Ma Cinéthérapie est une sorte de journal sur dix ans, rendant compte de faits, anecdotes, sentiments intimes. L’écriture en est familière, proche de la conversation, au service des épisodes contés. Trois axes nous intéressent : d’abord et surtout, le sida, que l’auteur contracte en 1987 et qui sera fatal à son compagnon Jean, son grand amour, les thérapies suivies avec en particulier le professeur Jean-Marie Andrieu, cancérologue, dissident médical ; ce sont les progressions et régressions de la maladie qui rythment au fond le récit. Puis les aventures, sexuelles surtout, éphémères ou durables, errances, escapades, entre survies, bonheurs et drames, petits boulots et grands projets. Enfin, le cinéma, comme expression de soi, témoignage et mise à distance du vécu, grâce en particulier aux nouveaux matériels et techniques guère plus encombrants qu’un stylo. Le personnage connaît la bohème, mais celle du Paris assez « branché », dont il peut s’échapper aussi en rejoignant sa campagne, ou en suivant sa caméra, toujours avec lui, qui le mène du Liban en Crète, du Japon en Italie et lui permet de belles rencontres.

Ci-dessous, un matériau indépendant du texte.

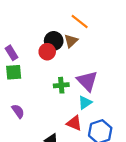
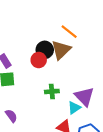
brown triangle: (71, 41) -> (61, 50), size x1.5
purple triangle: (87, 81) -> (84, 97), moved

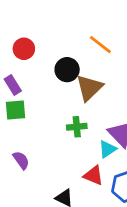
brown triangle: (61, 50) -> (89, 88), moved
red circle: (39, 60) -> (24, 49), moved

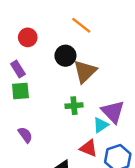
orange line: (100, 45) -> (81, 25), moved

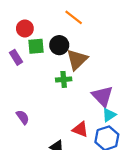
green square: (20, 91) -> (36, 46), moved
green cross: (74, 106) -> (64, 79), moved
cyan triangle: (101, 125) -> (109, 115), moved

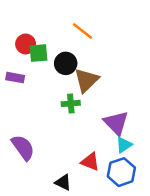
green square: (36, 46) -> (39, 53), moved
purple rectangle: (16, 57) -> (15, 78), turned -48
purple semicircle: (23, 117) -> (23, 147), size x1.5

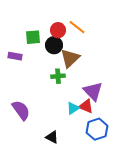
orange line: (82, 31) -> (77, 27), moved
red circle: (26, 44) -> (58, 30), moved
cyan triangle: (124, 145) -> (73, 108), moved
red triangle: (90, 162) -> (86, 106), moved

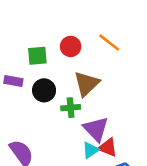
orange line: (77, 27) -> (109, 42), moved
black circle: (54, 45) -> (44, 90), moved
purple triangle: (93, 91) -> (96, 129), moved

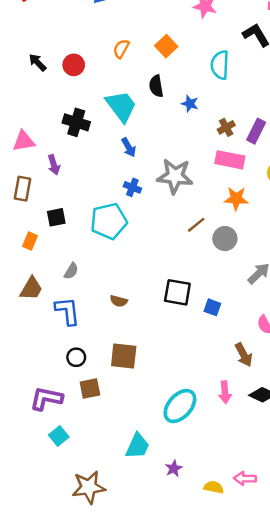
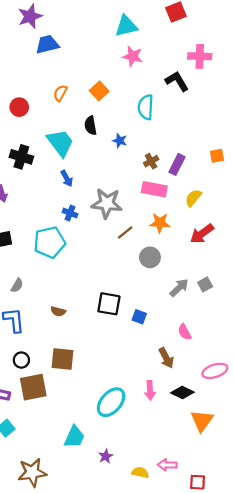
brown line: (196, 225) -> (125, 233), moved
brown square: (90, 388) -> (33, 387), size x1.5

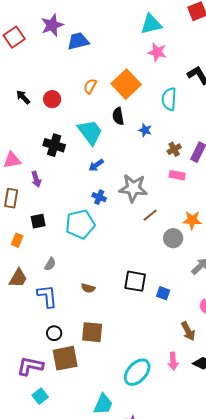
purple star: (30, 16) -> (52, 25), moved
orange square: (99, 91) -> (126, 84), size x1.6
blue arrow: (67, 178) -> (96, 165), turned 84
pink rectangle: (154, 189) -> (177, 175), size x0.7
orange star: (160, 223) -> (192, 220), moved

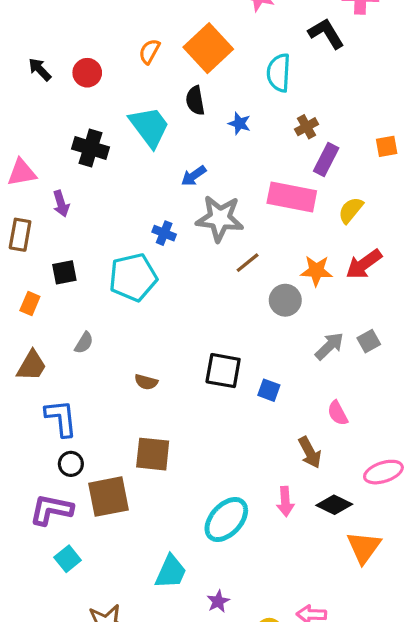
brown cross: (174, 149) -> (307, 127), moved
blue arrow: (96, 165) -> (194, 176), moved
pink rectangle: (177, 175) -> (292, 197), size x1.8
blue L-shape: (47, 296) -> (61, 418), moved
black circle: (54, 333) -> (71, 464), moved

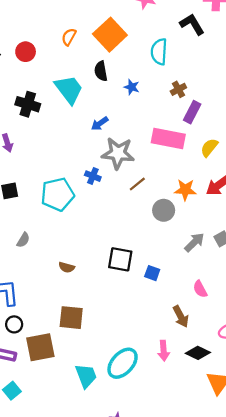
blue cross: (164, 233) -> (93, 176), moved
cyan trapezoid: (171, 572) -> (86, 376), moved, turned -45

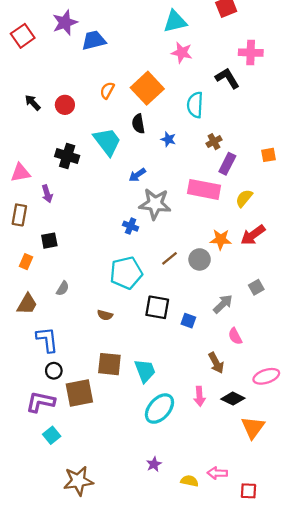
brown line: (137, 184) -> (169, 258), moved
cyan pentagon: (57, 194) -> (126, 273), moved
gray arrow: (194, 242) -> (223, 304), moved
cyan trapezoid: (86, 376) -> (145, 371), moved

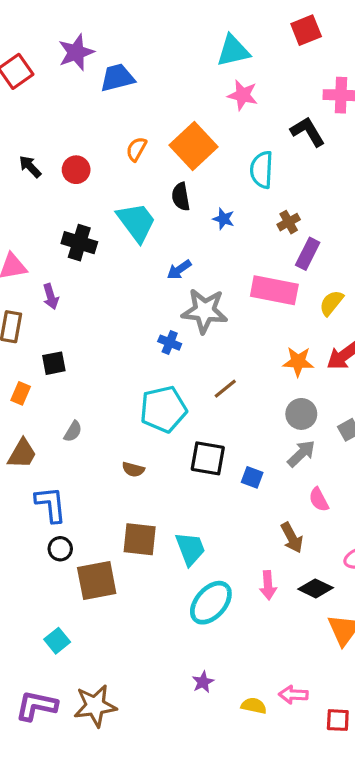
gray circle: (200, 259) -> (301, 414), moved
purple L-shape: (40, 402) -> (36, 706), moved

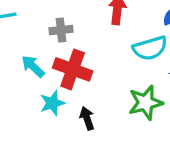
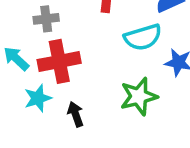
red cross: (73, 69) -> (59, 61), turned -30

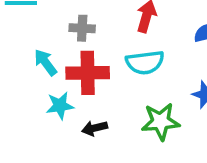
cyan semicircle: (143, 37) -> (145, 62), moved
black arrow: (76, 114) -> (95, 128), turned -95

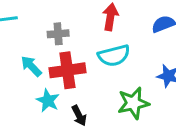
cyan star: (60, 106) -> (48, 101), turned -30
black arrow: (95, 128) -> (79, 116), turned -96

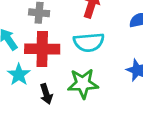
green star: (133, 103) -> (83, 84), moved

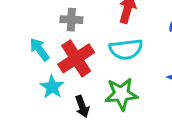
red cross: (42, 49) -> (76, 58), turned -32

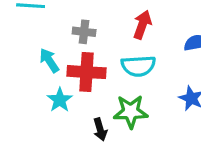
red cross: (76, 58) -> (86, 72), turned 33
black arrow: (82, 107) -> (100, 129), moved

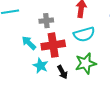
black arrow: (100, 129) -> (62, 72), moved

Le film Dissidence est en même temps le compte-rendu des entretiens avec le professeur Andrieu qu’il a pu filmer, complété par des archives d’actualité, et un tombeau à Jean disparu en novembre 1992. Le confinement de 2020 a permis à Vallois de reprendre, d’une part, les vidéos de conversations à l’hôpital Laennec et, d’autre part, les scènes de vie avec Jean et après lui, des voyages, des rencontres. Le tout est lié par des échos assez subtils et par une voix off qui, sans être incantatoire, dépasse néanmoins le seul constat du souvenir. L’ensemble est donc un journal filmé à la première personne où l’on retrouve les épisodes du livre. Les entretiens provoquent une riche réflexion sur l’éthique de la recherche médicale, sur les rapports entre le médecin et le patient, et donnent des informations sur cette période de lutte contre le sida, sur les soins proposés par Andrieu qui sortent de la stricte légalité, sur les efforts personnels et collectifs pour s’en sortir. Le tout est, contrairement à ce qu’on pourrait penser, un hymne à la vie et à l’amour : « Quand on est gynécologue, on n’est pas thanatologue ! » (Andrieu), autant qu’une démonstration des pouvoirs du cinéma.